Set down a faithful copy of every record, and skip the pictures in it.

Start of Listed records

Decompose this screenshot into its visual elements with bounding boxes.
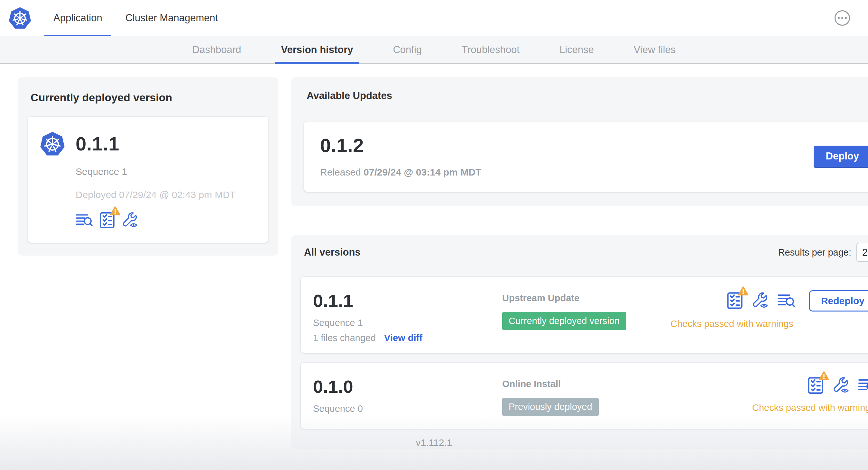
top-nav: Application Cluster Management xyxy=(0,0,868,36)
kubernetes-logo-icon xyxy=(8,6,32,30)
deployed-version-number: 0.1.1 xyxy=(75,133,119,155)
tab-cluster-management-label: Cluster Management xyxy=(125,12,218,24)
tab-application[interactable]: Application xyxy=(42,0,114,36)
update-released-line: Released 07/29/24 @ 03:14 pm MDT xyxy=(320,167,481,178)
ellipsis-icon xyxy=(838,17,847,19)
subnav-config[interactable]: Config xyxy=(373,36,442,63)
subnav-dashboard-label: Dashboard xyxy=(192,44,241,56)
preflight-status-link[interactable]: Checks passed with warnings xyxy=(626,318,868,329)
redeploy-button[interactable]: Redeploy xyxy=(809,290,868,311)
all-versions-title: All versions xyxy=(304,246,361,258)
primary-tabs: Application Cluster Management xyxy=(42,0,229,36)
deployed-version-card: 0.1.1 Sequence 1 Deployed 07/29/24 @ 02:… xyxy=(28,117,268,243)
preflight-checks-icon[interactable] xyxy=(808,376,824,395)
row-source: Upstream Update xyxy=(502,293,626,303)
app-subnav: Dashboard Version history Config Trouble… xyxy=(0,36,868,64)
results-per-page-select[interactable]: 20 xyxy=(857,243,868,262)
view-diff-link[interactable]: View diff xyxy=(384,333,423,343)
subnav-version-history[interactable]: Version history xyxy=(261,36,373,63)
row-version-number: 0.1.0 xyxy=(313,376,502,397)
config-icon[interactable] xyxy=(832,376,849,395)
deployed-timestamp: Deployed 07/29/24 @ 02:43 pm MDT xyxy=(75,189,257,200)
tab-application-label: Application xyxy=(53,12,102,24)
subnav-view-files-label: View files xyxy=(634,44,676,56)
deployed-status-badge: Currently deployed version xyxy=(502,312,626,330)
results-per-page-label: Results per page: xyxy=(778,247,851,258)
available-updates-card: Available Updates 0.1.2 Released 07/29/2… xyxy=(291,77,868,206)
right-column: Available Updates 0.1.2 Released 07/29/2… xyxy=(291,77,868,449)
available-updates-title: Available Updates xyxy=(307,90,868,102)
logs-icon[interactable] xyxy=(858,378,868,394)
warning-icon xyxy=(110,206,121,216)
subnav-config-label: Config xyxy=(393,44,422,56)
update-row: 0.1.2 Released 07/29/24 @ 03:14 pm MDT D… xyxy=(304,122,868,192)
deployed-version-actions xyxy=(75,211,257,230)
page-footer: v1.112.1 xyxy=(0,415,868,470)
main-content: Currently deployed version xyxy=(0,64,868,449)
currently-deployed-title: Currently deployed version xyxy=(31,91,268,104)
subnav-troubleshoot[interactable]: Troubleshoot xyxy=(442,36,539,63)
deployed-sequence: Sequence 1 xyxy=(75,166,257,177)
row-source: Online Install xyxy=(502,379,626,389)
subnav-license[interactable]: License xyxy=(539,36,614,63)
deploy-button[interactable]: Deploy xyxy=(814,146,868,167)
warning-icon xyxy=(818,371,829,381)
deployed-status-badge: Previously deployed xyxy=(502,398,599,416)
config-icon[interactable] xyxy=(121,211,138,230)
overflow-menu-button[interactable] xyxy=(835,10,850,26)
currently-deployed-card: Currently deployed version xyxy=(18,77,278,256)
results-per-page: Results per page: 20 xyxy=(778,243,868,262)
subnav-dashboard[interactable]: Dashboard xyxy=(173,36,261,63)
update-version-number: 0.1.2 xyxy=(320,134,481,157)
subnav-version-history-label: Version history xyxy=(281,44,353,56)
console-version: v1.112.1 xyxy=(416,437,452,448)
row-sequence: Sequence 1 xyxy=(313,317,502,328)
row-version-number: 0.1.1 xyxy=(313,290,502,311)
config-icon[interactable] xyxy=(751,292,769,310)
subnav-view-files[interactable]: View files xyxy=(614,36,695,63)
preflight-checks-icon[interactable] xyxy=(99,211,115,230)
warning-icon xyxy=(738,286,749,296)
subnav-license-label: License xyxy=(559,44,594,56)
row-sequence: Sequence 0 xyxy=(313,403,502,414)
row-files-changed: 1 files changed xyxy=(313,333,376,343)
released-date: 07/29/24 @ 03:14 pm MDT xyxy=(364,167,481,177)
subnav-troubleshoot-label: Troubleshoot xyxy=(462,44,520,56)
preflight-status-link[interactable]: Checks passed with warnings xyxy=(626,402,868,413)
logs-icon[interactable] xyxy=(75,213,93,228)
tab-cluster-management[interactable]: Cluster Management xyxy=(114,0,230,36)
preflight-checks-icon[interactable] xyxy=(727,291,743,310)
version-row: 0.1.1 Sequence 1 1 files changed View di… xyxy=(301,277,868,353)
logs-icon[interactable] xyxy=(777,293,796,309)
kubernetes-logo-icon xyxy=(39,130,66,157)
released-label: Released xyxy=(320,167,361,177)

End of Listed records

◆ Answer section:
Decompose this screenshot into its visual elements with bounding boxes.
top-nav: Application Cluster Management xyxy=(0,0,868,36)
kubernetes-logo-icon xyxy=(8,6,32,30)
deployed-version-number: 0.1.1 xyxy=(75,133,119,155)
tab-cluster-management-label: Cluster Management xyxy=(125,12,218,24)
tab-application[interactable]: Application xyxy=(42,0,114,36)
update-released-line: Released 07/29/24 @ 03:14 pm MDT xyxy=(320,167,481,178)
ellipsis-icon xyxy=(838,17,847,19)
subnav-config[interactable]: Config xyxy=(373,36,442,63)
subnav-dashboard-label: Dashboard xyxy=(192,44,241,56)
preflight-status-link[interactable]: Checks passed with warnings xyxy=(626,318,868,329)
redeploy-button[interactable]: Redeploy xyxy=(809,290,868,311)
all-versions-title: All versions xyxy=(304,246,361,258)
primary-tabs: Application Cluster Management xyxy=(42,0,229,36)
deployed-version-card: 0.1.1 Sequence 1 Deployed 07/29/24 @ 02:… xyxy=(28,117,268,243)
preflight-checks-icon[interactable] xyxy=(808,376,824,395)
row-source: Upstream Update xyxy=(502,293,626,303)
app-subnav: Dashboard Version history Config Trouble… xyxy=(0,36,868,64)
results-per-page-select[interactable]: 20 xyxy=(857,243,868,262)
view-diff-link[interactable]: View diff xyxy=(384,333,423,343)
subnav-version-history[interactable]: Version history xyxy=(261,36,373,63)
row-version-number: 0.1.0 xyxy=(313,376,502,397)
config-icon[interactable] xyxy=(832,376,849,395)
deployed-timestamp: Deployed 07/29/24 @ 02:43 pm MDT xyxy=(75,189,257,200)
tab-application-label: Application xyxy=(53,12,102,24)
subnav-view-files-label: View files xyxy=(634,44,676,56)
deployed-status-badge: Currently deployed version xyxy=(502,312,626,330)
results-per-page-label: Results per page: xyxy=(778,247,851,258)
available-updates-card: Available Updates 0.1.2 Released 07/29/2… xyxy=(291,77,868,206)
right-column: Available Updates 0.1.2 Released 07/29/2… xyxy=(291,77,868,449)
available-updates-title: Available Updates xyxy=(307,90,868,102)
logs-icon[interactable] xyxy=(858,378,868,394)
warning-icon xyxy=(110,206,121,216)
subnav-config-label: Config xyxy=(393,44,422,56)
update-row: 0.1.2 Released 07/29/24 @ 03:14 pm MDT D… xyxy=(304,122,868,192)
deployed-version-actions xyxy=(75,211,257,230)
page-footer: v1.112.1 xyxy=(0,415,868,470)
main-content: Currently deployed version xyxy=(0,64,868,449)
currently-deployed-title: Currently deployed version xyxy=(31,91,268,104)
subnav-troubleshoot[interactable]: Troubleshoot xyxy=(442,36,539,63)
deployed-sequence: Sequence 1 xyxy=(75,166,257,177)
row-source: Online Install xyxy=(502,379,626,389)
subnav-license[interactable]: License xyxy=(539,36,614,63)
deploy-button[interactable]: Deploy xyxy=(814,146,868,167)
warning-icon xyxy=(818,371,829,381)
deployed-status-badge: Previously deployed xyxy=(502,398,599,416)
config-icon[interactable] xyxy=(121,211,138,230)
overflow-menu-button[interactable] xyxy=(835,10,850,26)
currently-deployed-card: Currently deployed version xyxy=(18,77,278,256)
results-per-page: Results per page: 20 xyxy=(778,243,868,262)
subnav-dashboard[interactable]: Dashboard xyxy=(173,36,261,63)
update-version-number: 0.1.2 xyxy=(320,134,481,157)
subnav-version-history-label: Version history xyxy=(281,44,353,56)
console-version: v1.112.1 xyxy=(416,437,452,448)
row-sequence: Sequence 1 xyxy=(313,317,502,328)
row-version-number: 0.1.1 xyxy=(313,290,502,311)
config-icon[interactable] xyxy=(751,292,769,310)
subnav-view-files[interactable]: View files xyxy=(614,36,695,63)
preflight-checks-icon[interactable] xyxy=(99,211,115,230)
warning-icon xyxy=(738,286,749,296)
subnav-license-label: License xyxy=(559,44,594,56)
row-sequence: Sequence 0 xyxy=(313,403,502,414)
row-files-changed: 1 files changed xyxy=(313,333,376,343)
released-date: 07/29/24 @ 03:14 pm MDT xyxy=(364,167,481,177)
subnav-troubleshoot-label: Troubleshoot xyxy=(462,44,520,56)
preflight-status-link[interactable]: Checks passed with warnings xyxy=(626,402,868,413)
logs-icon[interactable] xyxy=(75,213,93,228)
tab-cluster-management[interactable]: Cluster Management xyxy=(114,0,230,36)
preflight-checks-icon[interactable] xyxy=(727,291,743,310)
version-row: 0.1.1 Sequence 1 1 files changed View di… xyxy=(301,277,868,353)
logs-icon[interactable] xyxy=(777,293,796,309)
kubernetes-logo-icon xyxy=(39,130,66,157)
released-label: Released xyxy=(320,167,361,177)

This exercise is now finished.